3.      This Court previously granted Defendant’s request for a trial continuance to November 12, 2024.

4.      On November 12, 2024, with the agreement of both parties, the Court continued the trial again to February 10, 2025.

5.      The Court has held the trial dates open beginning on February 10, 2025 so that this case may be resolved.  The Court has delayed other trials so that this case can go forward.

6.      Defendant did not raise the issue of any asserted conflict with the February 10, 2025 trial date until the parties had appeared in person at the Final Status conference on February 3, 2025, one week before.  Defendant failed to raise this issue in a timely manner either by ex parte application or by stipulation.

7.      The Court does not have trial dates available to give Defendant a “short continuance” of the trial.

8.      Defendant is represented by a law firm with many able lawyers. 

9.      The lawyers who have represented Defendant in this matter thus far are attorneys other than Mr. Hurrell.  Mr. Hurrell has not appeared once in this case thus far. 

10.  The application makes clear that Defendant is willing to proceed on February 13, 2025.

11.   Delaying the trial to the next date available to the Court –December 1, 2025—would prejudice Plaintiff’s rights.

12.  Delaying the trial to December 1, 2025 threatens further potential loss of evidence by delay.

 

This case is unlike Oliveros v.
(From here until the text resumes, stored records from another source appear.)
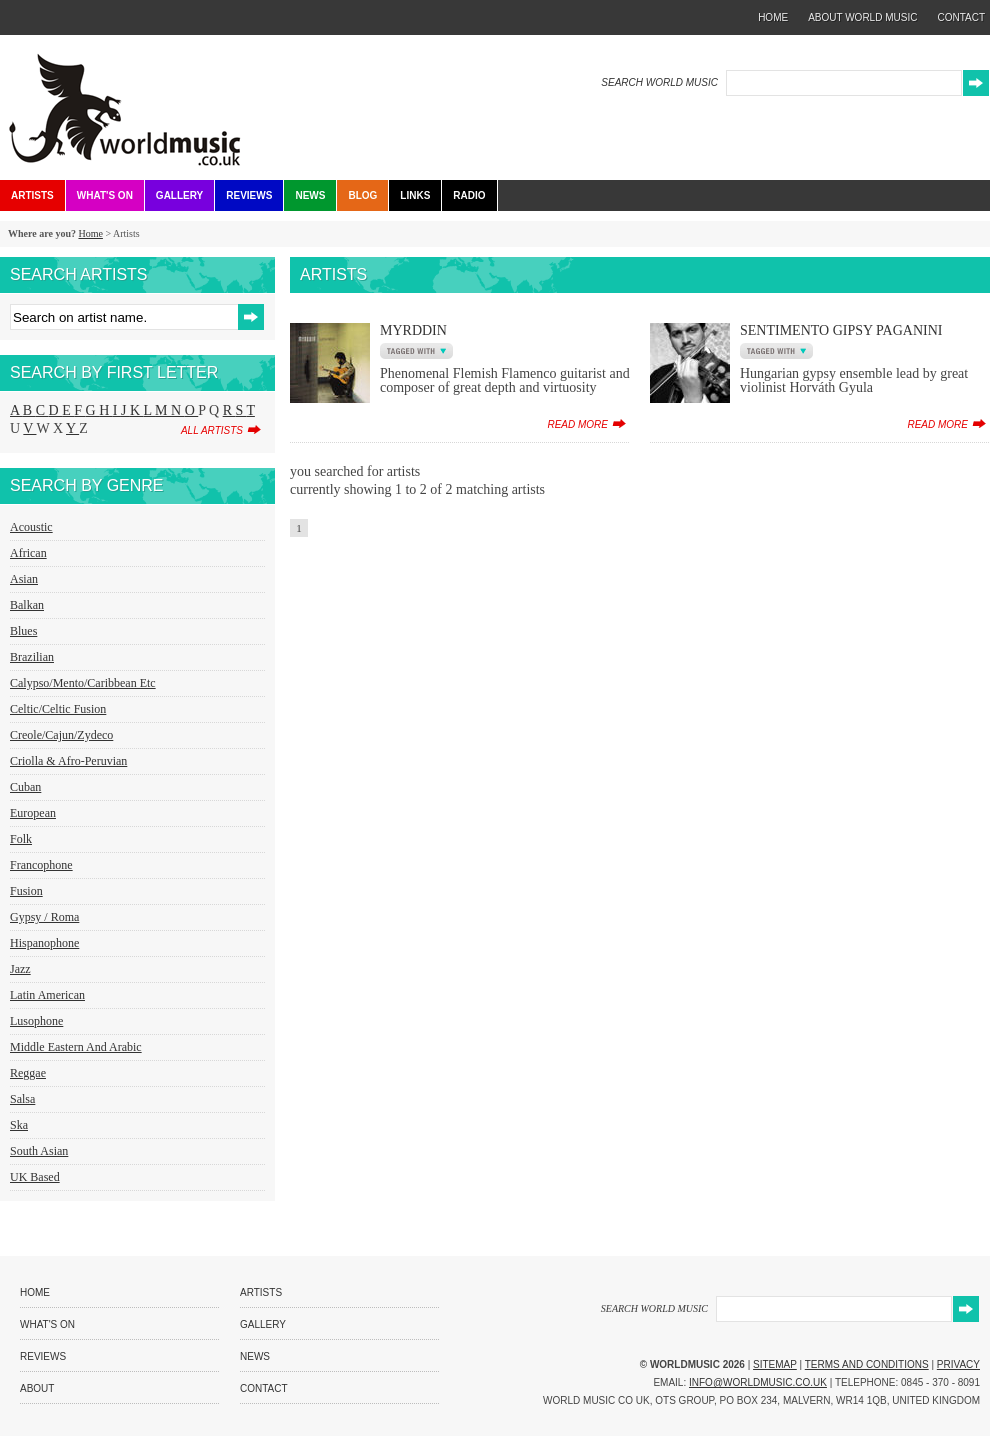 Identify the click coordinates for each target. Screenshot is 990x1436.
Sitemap (775, 1364)
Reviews (249, 195)
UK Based (35, 1177)
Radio (469, 195)
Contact (264, 1388)
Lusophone (36, 1021)
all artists (212, 430)
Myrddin (413, 330)
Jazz (20, 969)
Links (415, 195)
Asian (24, 579)
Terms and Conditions (867, 1364)
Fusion (26, 891)
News (310, 195)
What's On (105, 195)
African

County of Los Angeles (2004) 120 Cal.App.4th 1389.  Oliveros was a complex medical malpractice case that could be tried only by certain lawyers, that was expected to last three weeks, and where trial preparation had taken months.  This case is a simple employment dispute the trial of which is expected to last four days and where Defendant does not appear to have proceeded diligently in all respects.  Moreover, in Oliveros, the “judge’s reported comments suggest that the only factor he took into consideration . . .was the impact of a continuance on the court’s calendar.”  (Id.  at p. 1399.)  Here, the Court has considered multiple pertinent factors in arriving at its decision, including the weak showing of unavailability, the age of the case, the prior continuance, the potential loss of evidence by further delay, and prejudice to Plaintiff.  Moreover,  the Court is willing to move the trial by several days which should accommodate even Mr. Hurrell’s schedule.